To do —
Look through the material beneath and copy each line with the word "This".

+++ Material shown +++

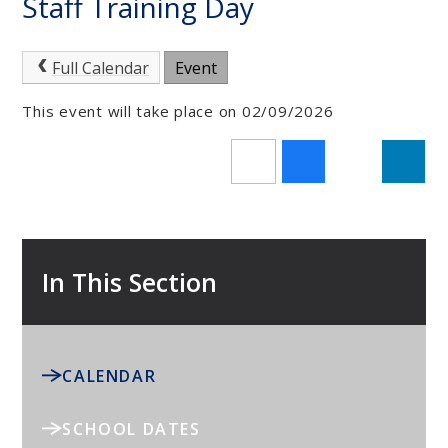
Staff Training Day
Full Calendar
Event
This event will take place on 02/09/2026
In This Section
CALENDAR
SCHOOL DATES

+++

Task answer —
This event will take place on 02/09/2026
In This Section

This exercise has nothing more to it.